And this shouldn't convince anyone of anything, of course, but people who want to argue against it should note that others feel the same way towards the "experts." 

With the caveat that I can go to another team's forum and learn an in-depth injury history of their 9th best prospect, what skating adjustments were made to their 3rd line wing, nuances at the heart of their goaltender's rebound problem, and how the left-wing lock works within 30 seconds, whereas blue checkmark rumor monger who loves the trade can only tell me that Berglund is gritty and that Botts had 4 offers for Kane until a week later when he never had any offers for Kane.

 

 

 

Let me guess, HFBoards?

I agree that there is a lot of information available there. But you have to weed through a lot of noise.

Groupthink. Heavily weighted towards teenage hockey nerds.
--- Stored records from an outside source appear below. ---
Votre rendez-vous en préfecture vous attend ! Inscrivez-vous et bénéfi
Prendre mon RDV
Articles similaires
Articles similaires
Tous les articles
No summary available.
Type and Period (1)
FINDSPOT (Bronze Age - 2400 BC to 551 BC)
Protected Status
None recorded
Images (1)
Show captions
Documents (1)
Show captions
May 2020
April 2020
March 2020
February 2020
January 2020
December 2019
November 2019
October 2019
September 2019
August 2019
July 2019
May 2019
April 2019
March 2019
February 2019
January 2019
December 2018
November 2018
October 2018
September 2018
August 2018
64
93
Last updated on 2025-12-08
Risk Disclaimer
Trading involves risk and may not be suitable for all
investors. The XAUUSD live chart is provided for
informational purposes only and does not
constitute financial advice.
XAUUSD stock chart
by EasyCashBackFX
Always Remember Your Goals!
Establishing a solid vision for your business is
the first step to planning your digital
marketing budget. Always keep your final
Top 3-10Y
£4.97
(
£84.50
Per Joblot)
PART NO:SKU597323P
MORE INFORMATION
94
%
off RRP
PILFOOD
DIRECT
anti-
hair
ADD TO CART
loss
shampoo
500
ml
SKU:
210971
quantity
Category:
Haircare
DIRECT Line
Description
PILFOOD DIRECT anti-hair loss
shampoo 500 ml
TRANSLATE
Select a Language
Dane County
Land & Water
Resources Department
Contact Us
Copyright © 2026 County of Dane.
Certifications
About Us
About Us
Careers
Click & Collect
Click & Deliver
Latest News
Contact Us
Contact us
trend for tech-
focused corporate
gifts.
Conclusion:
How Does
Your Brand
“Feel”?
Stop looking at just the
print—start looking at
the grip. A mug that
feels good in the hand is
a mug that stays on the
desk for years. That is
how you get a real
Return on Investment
General dismissal of veterans and overvaluation of prospects.

Short attention spans. Lot of flavour of the month thinking.

 

 

1) Traded for Balloon

 

2) Targeted Tage Thompson and Danny O'Reagan as the principle/only prospects back, for a rebuilding team, in return for two of our best players

 

3) Drafted lumbering Samuelsson. Similarly, Tage Thompson is a big, lumbering guy

 

4) I didn't like his draft this year

 

5) He brought back Berglund and Sobotka as the big pieces for RoR. Two guys the Blues have been trying to ditch for awhile

 

6) Pomminstein

 

7) The only attempt at addressing the top 6 by Botterill so far? Trading for Connor Sheary.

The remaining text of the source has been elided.